Google’s latest artificial intelligence tool, “Whisk,” enables users to upload photos and receive a combined, AI-generated image without needing to input any text to specify their preferences.
By uploading images that represent the subjects, settings, and styles they have in mind, users allow Whisk to merge these elements into a single cohesive image.
In a blog post, Google described Whisk as a “creative tool” designed for rapid inspiration rather than a “traditional image editor.” Whisk is positioned as an entertaining feature for sparking creativity rather than a solution for creating polished professional artwork.
The introduction of Whisk highlights the ongoing race among major tech companies like Google and OpenAI to develop consumer-oriented products that showcase the potential of cutting-edge technology.
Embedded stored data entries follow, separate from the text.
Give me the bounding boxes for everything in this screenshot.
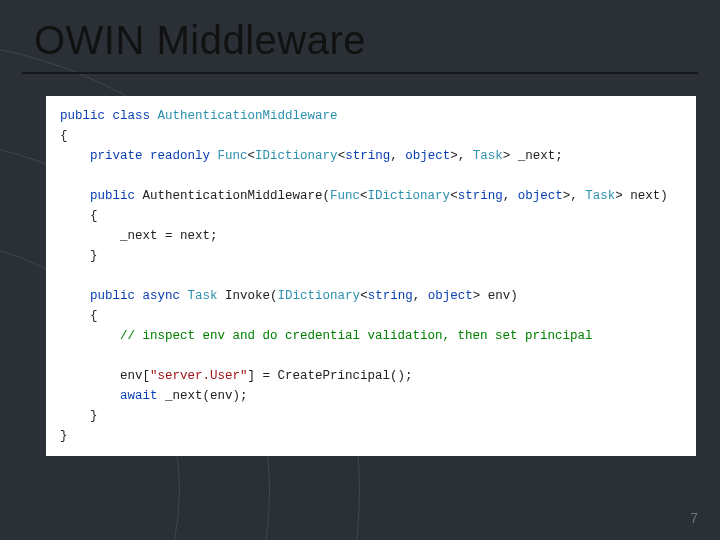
- kw-class: class: [113, 109, 151, 123]
- code-comment: // inspect env and do credential validat…: [120, 329, 593, 343]
- slide-title: OWIN Middleware: [34, 18, 366, 63]
- code-panel: public class AuthenticationMiddleware { …: [46, 96, 696, 456]
- page-number: 7: [690, 510, 698, 526]
- title-underline: [22, 72, 698, 74]
- kw-public: public: [60, 109, 105, 123]
- string-literal: "server.User": [150, 369, 248, 383]
- code-block: public class AuthenticationMiddleware { …: [60, 106, 682, 446]
- type-name: AuthenticationMiddleware: [158, 109, 338, 123]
However, critics caution that the fast-paced development of AI without proper safeguards could pose significant risks to society.
Since OpenAI launched its text-to-image generation tool, DALL-E, in 2021, AI-generated artwork has proliferated on social media and become a prominent feature in consumer products. Building on the popularity of text-to-image tools, Google’s Whisk functions as an image-to-image generator.
Users of Whisk can “remix” their final image by modifying the input parameters and experimenting with categories to create variations such as plush toys, enamel pins, or stickers. While users can add text to guide specific details, text input is not required to generate images.
“Whisk is designed to allow users to remix a subject, scene, and style in new and creative ways, offering rapid visual exploration instead of pixel-perfect edits,” explained Thomas Iljic, Director of Product Management at Google Labs, in a statement.
Whisk leverages the generative AI technology developed by DeepMind, the AI research lab Google acquired in 2014. The tool integrates Google’s core AI platform, Gemini, launched in December 2023, with Imagen 3, DeepMind’s latest text-to-image generator released the same month.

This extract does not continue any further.